Laura Leyser is the managing director of Doctors Without Borders, she was in Iraq for two weeks in July. A country that is mainly known from images of war. She wrote down her impressions for us …

An embarrassed look. A shocked one "I heard you have to go to Iraq". This is how I was met by friends and family in the weeks before my trip to Iraq. My answer, with a beaming face: "No, I can go to Iraq". And while by far the Curiosity, joy and excitement dominated, I still felt a little queasy. Who does not know the terrible war images from Iraq. Who hasn't heard of the Islamic State (IS) group and its atrocities … How do you think it is there?
My first impression: unbelievable heat. During my two-week stay, the thermometer climbed well over 40 degrees every day, often over 45 degrees. Colleagues had warned me about the "hot air oven feeling". Deep respect for the people who in this heat, sometimes even in the sun, having to work and be physically active. Fortunately, our hospitals have air conditioning systems, even if they have to be run by generators for many hours a day because there is often no electricity. And this situation is getting worse because electricity companies are a new popular Attack target for terrorist groups are in Iraq.
My second impression, at least in Erbil, the capital of the autonomous region of Kurdistan: a lot more relaxed than I expected have. Yes, it is a big city with around a million inhabitants, but it still looks manageable and culturally diverse. I meet at least as many women on the street without a headscarf as with one. That also relaxes me and gives me the courage to dive into the hustle and bustle and explore the city.

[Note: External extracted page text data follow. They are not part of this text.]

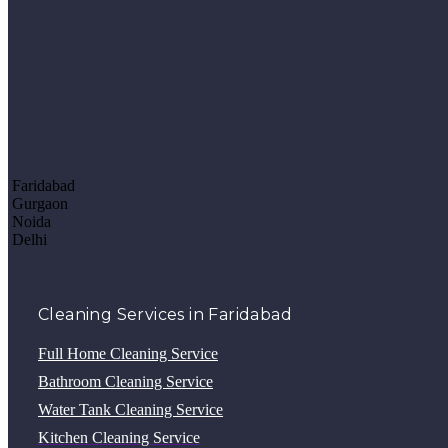
Faridabad
Gurgaon
Noida
Delhi
Cleaning Services in Faridabad
Full Home Cleaning Service
Bathroom Cleaning Service
Water Tank Cleaning Service
Kitchen Cleaning Service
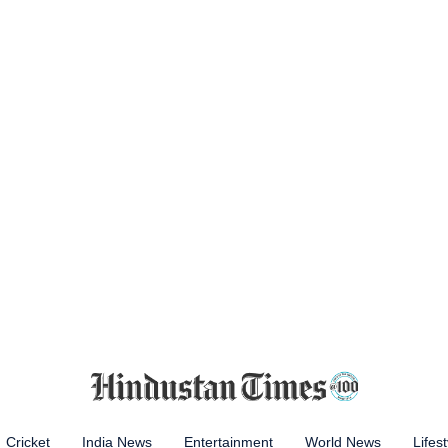
Cricket
India News
Entertainment
World News
Lifest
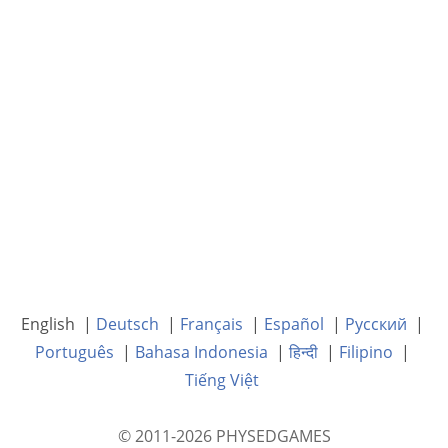
English |
Deutsch
|
Français
|
Español
|
Русский
|
Português
|
Bahasa Indonesia
|
हिन्दी
|
Filipino
|
Tiếng Việt
© 2011-2026 PHYSEDGAMES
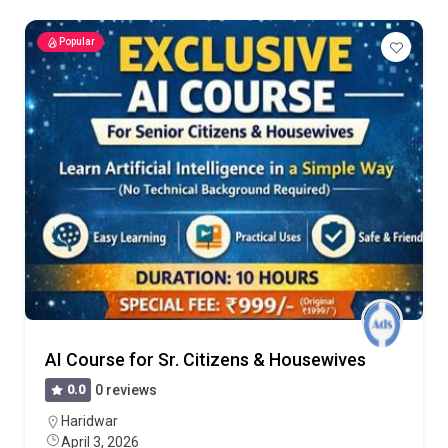
Popular
AI Course for Sr. Citizens & Housewives
0.0
0 reviews
Haridwar
April 3, 2026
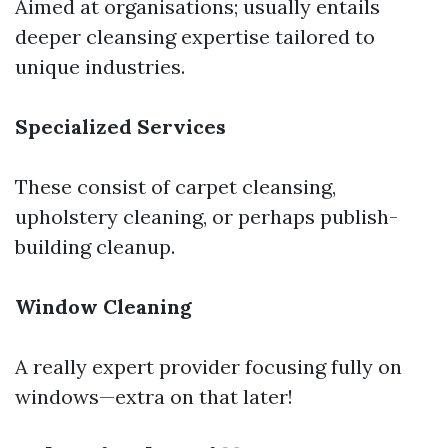
Aimed at organisations; usually entails
deeper cleansing expertise tailored to
unique industries.
Specialized Services
These consist of carpet cleansing,
upholstery cleaning, or perhaps publish-
building cleanup.
Window Cleaning
A really expert provider focusing fully on
windows—extra on that later!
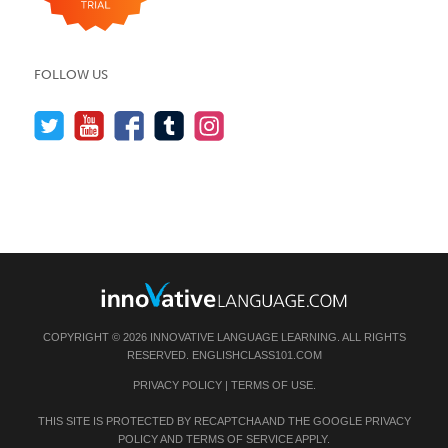
FOLLOW US
COPYRIGHT © 2026 INNOVATIVE LANGUAGE LEARNING. ALL RIGHTS
RESERVED.
ENGLISHCLASS101.COM
PRIVACY POLICY
|
TERMS OF USE
.
THIS SITE IS PROTECTED BY RECAPTCHA AND THE GOOGLE
PRIVACY
POLICY
AND
TERMS OF SERVICE
APPLY.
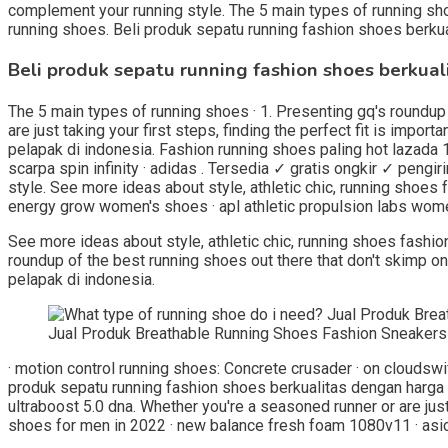
complement your running style. The 5 main types of running shoes
running shoes. Beli produk sepatu running fashion shoes berkua
Beli produk sepatu running fashion shoes berkual
The 5 main types of running shoes · 1. Presenting gq's roundup 
are just taking your first steps, finding the perfect fit is imp
pelapak di indonesia. Fashion running shoes paling hot lazada 
scarpa spin infinity · adidas . Tersedia ✓ gratis ongkir ✓ pengir
style. See more ideas about style, athletic chic, running shoes 
energy grow women's shoes · apl athletic propulsion labs wome
See more ideas about style, athletic chic, running shoes fashion
roundup of the best running shoes out there that don't skimp o
pelapak di indonesia.
Jual Produk Breathable Running Shoes Fashion Sneakers
· motion control running shoes: Concrete crusader · on cloudsw
produk sepatu running fashion shoes berkualitas dengan harga m
ultraboost 5.0 dna. Whether you're a seasoned runner or are just 
shoes for men in 2022 · new balance fresh foam 1080v11 · asics 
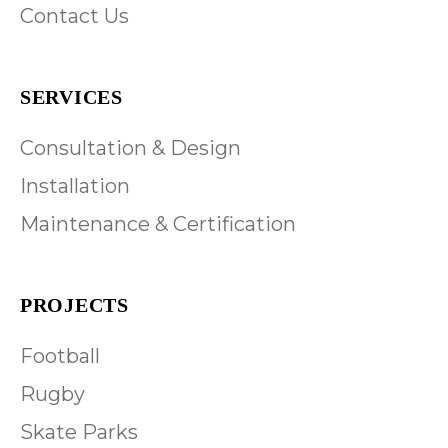
Contact Us
SERVICES
Consultation & Design
Installation
Maintenance & Certification
PROJECTS
Football
Rugby
Skate Parks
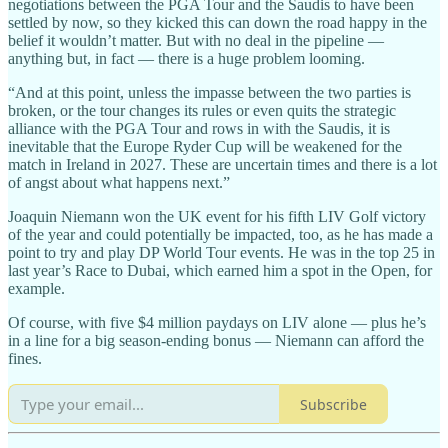
negotiations between the PGA Tour and the Saudis to have been
settled by now, so they kicked this can down the road happy in the
belief it wouldn’t matter. But with no deal in the pipeline —
anything but, in fact — there is a huge problem looming.
“And at this point, unless the impasse between the two parties is
broken, or the tour changes its rules or even quits the strategic
alliance with the PGA Tour and rows in with the Saudis, it is
inevitable that the Europe Ryder Cup will be weakened for the
match in Ireland in 2027. These are uncertain times and there is a lot
of angst about what happens next.”
Joaquin Niemann won the UK event for his fifth LIV Golf victory
of the year and could potentially be impacted, too, as he has made a
point to try and play DP World Tour events. He was in the top 25 in
last year’s Race to Dubai, which earned him a spot in the Open, for
example.
Of course, with five $4 million paydays on LIV alone — plus he’s
in a line for a big season-ending bonus — Niemann can afford the
fines.
Subscribe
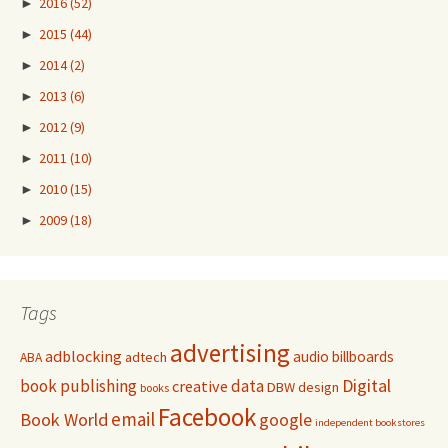
►
2016
(52)
►
2015
(44)
►
2014
(2)
►
2013
(6)
►
2012
(9)
►
2011
(10)
►
2010
(15)
►
2009
(18)
Tags
advertising
adblocking
audio
billboards
adtech
ABA
Digital
book publishing
data
creative
DBW
design
books
Facebook
email
Book World
google
independent bookstores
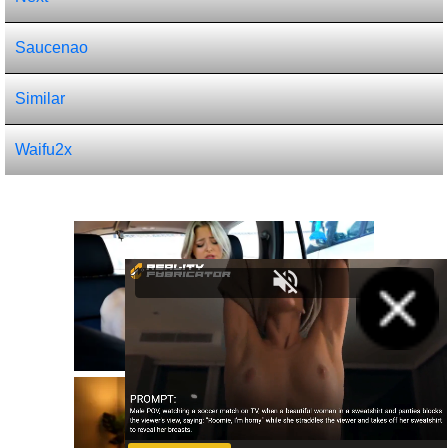
Saucenao
Similar
Waifu2x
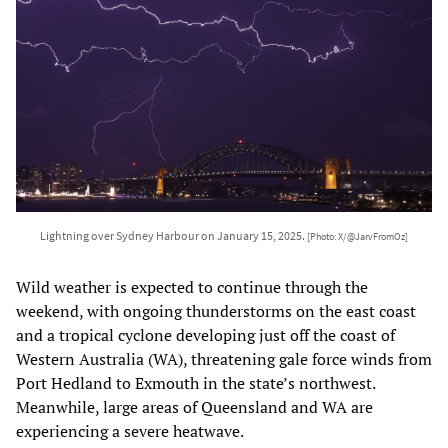
Lightning over Sydney Harbour on January 15, 2025.
[Photo: X/@JarvFromOz]
Wild weather is expected to continue through the
weekend, with ongoing thunderstorms on the east coast
and a tropical cyclone developing just off the coast of
Western Australia (WA), threatening gale force winds from
Port Hedland to Exmouth in the state’s northwest.
Meanwhile, large areas of Queensland and WA are
experiencing a severe heatwave.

Soon we will continue to our locations, the real reason why I am in Iraq. The first stop is Mosul. Shortly after we leave Erbil, I have to too wear a headscarf. It's hot. But somehow - under a headscarf, FFP2 mask and sunglasses - also pleasantly anonymous.

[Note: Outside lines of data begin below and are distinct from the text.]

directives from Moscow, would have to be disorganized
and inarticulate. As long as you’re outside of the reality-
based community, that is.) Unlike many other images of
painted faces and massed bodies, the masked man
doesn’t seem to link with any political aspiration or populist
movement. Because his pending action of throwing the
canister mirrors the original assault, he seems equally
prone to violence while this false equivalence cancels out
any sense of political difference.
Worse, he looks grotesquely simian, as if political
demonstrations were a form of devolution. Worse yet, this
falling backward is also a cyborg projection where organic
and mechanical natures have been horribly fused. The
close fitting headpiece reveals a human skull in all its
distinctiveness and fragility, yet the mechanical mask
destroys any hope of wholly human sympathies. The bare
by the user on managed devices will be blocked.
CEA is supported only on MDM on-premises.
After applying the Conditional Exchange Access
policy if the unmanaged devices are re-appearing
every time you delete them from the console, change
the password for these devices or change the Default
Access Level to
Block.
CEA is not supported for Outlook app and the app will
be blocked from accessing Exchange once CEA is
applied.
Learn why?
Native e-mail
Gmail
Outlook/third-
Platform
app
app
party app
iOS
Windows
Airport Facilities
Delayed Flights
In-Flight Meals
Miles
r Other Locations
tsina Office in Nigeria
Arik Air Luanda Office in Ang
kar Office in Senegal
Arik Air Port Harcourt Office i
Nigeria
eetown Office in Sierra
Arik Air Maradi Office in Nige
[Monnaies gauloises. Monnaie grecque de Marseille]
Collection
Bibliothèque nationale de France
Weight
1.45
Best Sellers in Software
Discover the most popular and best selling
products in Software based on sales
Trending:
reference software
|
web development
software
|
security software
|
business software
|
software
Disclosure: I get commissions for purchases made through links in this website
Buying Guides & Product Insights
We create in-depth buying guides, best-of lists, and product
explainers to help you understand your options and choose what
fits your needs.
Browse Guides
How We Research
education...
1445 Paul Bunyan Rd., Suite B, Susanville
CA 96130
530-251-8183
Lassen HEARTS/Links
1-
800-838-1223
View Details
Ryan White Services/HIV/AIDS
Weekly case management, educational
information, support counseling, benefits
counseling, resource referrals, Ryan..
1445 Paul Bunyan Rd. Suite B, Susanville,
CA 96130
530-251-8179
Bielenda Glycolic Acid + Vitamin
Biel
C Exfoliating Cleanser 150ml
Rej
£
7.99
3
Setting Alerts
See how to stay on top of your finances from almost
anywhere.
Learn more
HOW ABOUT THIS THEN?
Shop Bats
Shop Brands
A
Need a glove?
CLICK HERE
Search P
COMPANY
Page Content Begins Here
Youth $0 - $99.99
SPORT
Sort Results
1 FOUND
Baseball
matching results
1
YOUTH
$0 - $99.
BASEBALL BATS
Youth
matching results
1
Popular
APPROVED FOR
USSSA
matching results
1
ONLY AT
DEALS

Several checkpoints have to be passed, but we are making good progress. The closer we get to Mosul, the greater the destruction. The refugee camps that I see as I drive past affect me. Hundreds of tents in the middle of nowhere in the scorching heat and not even a single tree. What a hard life for the people who have to live here …
In Mosul itself there is hardly a house that doesn’t have machine gun bullets Has. It is immediately visible that an unbelievable amount of rubble has already been removed from the city, but it will take several years before the remaining rubble and the burned-out cars are also removed. Closer to the center, the destruction is almost unimaginable. Entire blocks of houses bombed. Mosques. Churches. There are even supposed to have been synagogues here in the past. A city about the size of Vienna that has had a huge nightmare behind it. And yet is new life everywhere. Shops are open, there are small restaurants and cafes, children play between the ruins of a stadium, I only see few women in public.

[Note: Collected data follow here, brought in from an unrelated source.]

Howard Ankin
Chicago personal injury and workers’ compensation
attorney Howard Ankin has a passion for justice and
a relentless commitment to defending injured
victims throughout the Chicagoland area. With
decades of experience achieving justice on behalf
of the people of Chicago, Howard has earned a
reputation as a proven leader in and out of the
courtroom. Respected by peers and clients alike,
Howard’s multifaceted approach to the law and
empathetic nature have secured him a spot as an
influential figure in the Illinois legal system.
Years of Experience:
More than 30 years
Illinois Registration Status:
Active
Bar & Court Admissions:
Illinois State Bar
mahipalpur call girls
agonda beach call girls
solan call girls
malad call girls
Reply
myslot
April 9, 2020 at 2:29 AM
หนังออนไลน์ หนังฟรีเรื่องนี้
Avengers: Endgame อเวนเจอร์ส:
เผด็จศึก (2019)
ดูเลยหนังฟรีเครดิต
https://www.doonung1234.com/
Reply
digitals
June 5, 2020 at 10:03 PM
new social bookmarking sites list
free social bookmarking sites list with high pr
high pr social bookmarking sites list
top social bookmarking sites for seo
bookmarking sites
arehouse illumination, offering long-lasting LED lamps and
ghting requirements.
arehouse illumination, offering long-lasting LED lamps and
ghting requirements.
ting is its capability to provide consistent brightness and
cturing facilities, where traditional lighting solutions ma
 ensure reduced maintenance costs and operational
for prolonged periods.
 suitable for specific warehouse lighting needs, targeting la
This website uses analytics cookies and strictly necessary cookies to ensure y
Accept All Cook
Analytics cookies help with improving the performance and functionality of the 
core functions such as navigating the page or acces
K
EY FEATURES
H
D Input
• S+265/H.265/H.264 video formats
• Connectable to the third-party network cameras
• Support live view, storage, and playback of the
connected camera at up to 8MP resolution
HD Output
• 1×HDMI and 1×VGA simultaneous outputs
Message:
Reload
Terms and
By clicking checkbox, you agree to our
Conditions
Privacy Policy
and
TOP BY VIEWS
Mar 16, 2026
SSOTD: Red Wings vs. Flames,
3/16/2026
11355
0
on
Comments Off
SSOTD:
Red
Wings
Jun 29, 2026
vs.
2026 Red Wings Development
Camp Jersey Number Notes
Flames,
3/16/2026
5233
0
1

Doctors Without Borders' hospital is in West Mosul, the part of the city where the IS group has ruled the longest. Where the fight and the Destruction was strongest. Many of my local colleagues tell me about the traumatic time among the IS group. It is unimaginable how something like this can simply "happen" in our time. And how urgent and important is the psychological support that we offer in our hospital for everyone.
In the hospital we mainly help expectant mothers, newborns and children. Between 700 and 1,000 children see the light of day here every month. Thanks to our operating room, we can also help difficult births to have a happy outcome. It is very busy and I am deeply impressed by what our teams are doing here and how important our work is here. But I am also saddened when I see that we are not helping all babies and children because we simply don't have the same opportunities here as in Austria, for example. Once again I painfully realize that myself and my children are the "Birth lottery" won to have. Gratitude. But also a feeling of injustice.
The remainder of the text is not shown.